– Вы играете? Ну все равно, я уже фигуры расставил и первый ход уже сделал – у меня белые!

– А это что за львы и зайцы? – присмотрелась Варя. – Из киндер-сюрпризов, что ли?

– У нас несколько пешек и фигур куда-то закатились, – объяснил Павлик. – Давным-давно. Вот папа устраивает ремонт – найдутся, наверное. А не найдутся – и не надо!

Почему «и не надо», Варя поняла сразу же, когда фигурка львенка, вместо того чтобы чинно передвинуться на два поля вперед и там остановиться, рванулась прямо в ее ряды и сожрала пешку.

– Ты куда?! Ты чего?! – возмутилась Варя. – Думаешь, я совсем уж чайник, совсем уж ничего не понимаю в шахматах!

Одно дело – чуть-чуть подыграть балованному мальчишке, да ей бы и подыгрывать не пришлось, она только элементарные правила знает, но терпеть откровенную наглость – нет уж, не дождется! Но дело оказалось не в наглости.
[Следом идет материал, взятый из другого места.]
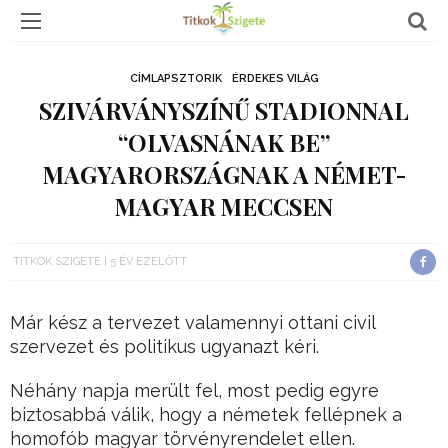
CÍMLAPSZTORIK
ÉRDEKES VILÁG
SZIVÁRVÁNYSZÍNŰ STADIONNAL
“OLVASNÁNAK BE”
MAGYARORSZÁGNAK A NÉMET-
MAGYAR MECCSEN
TITKOK SZIGETE
5 ÉV EZELŐTT
Már kész a tervezet valamennyi ottani civil
szervezet és politikus ugyanazt kéri.
Néhány napja merült fel, most pedig egyre
biztosabbá válik, hogy a németek fellépnek a
homofób magyar törvényrendelet ellen.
– Это же лев, – растолковал Павлик. – Он при всем желании не может ходить, как пешка. Рванулся из засады на свою добычу, разогнался, прыгнул – и готово! Если в игре есть слон и есть конь – почему не может быть льва? Он у нас давно уже постоянная фигура и ходит по своим правилам. Прыгает на сколько хотите полей вперед, но только вперед. Запомнили?

– Ну ладно, – пробормотала Варя.

Она заметила среди своих черных фигур симпатичного бегемотика в поварском колпаке. Профессия, конечно, у него мирная, но сейчас она тоже придумает, как его использовать в военных целях… Однако прыгать бегемоты не умеют, ломиться, давя своих, нельзя, и Варя пока выставила его на передние позиции, чтобы следующим ходом протаранить армию Павлика. Но противная акула на водных лыжах налетела и бегемота сожрала – Варя только заморгала. Так она за одну минуту с пустой доской останется! Марина и Пал Палыч с азартом наблюдали за сражением, которое становилось нешуточным.

Варя нахмурилась. Великолепным щелчком сбила с доски собственную пешку – та полетела под шкаф. Ничего, при ремонте отыщется! Или при генеральной уборке. Потом еще пару пешек. И заменила их дракончиком, пингвином и лягушкой – присмотрев их в коробке для «съеденных» фигур. Усилив таким образом армию, подняла в воздух дракона – захлопали перепончатые крылья – и обрушилась на Павликова слона.

– Это моя авиация, – хладнокровно пояснила она. – Видишь, дракону под силу справиться со слоном. И не вздумай наслать на него какого-нибудь жалкого кролика – вмиг спалит, он у меня огнедышащий.

Павлик зааплодировал и в восторге завалился на ковер.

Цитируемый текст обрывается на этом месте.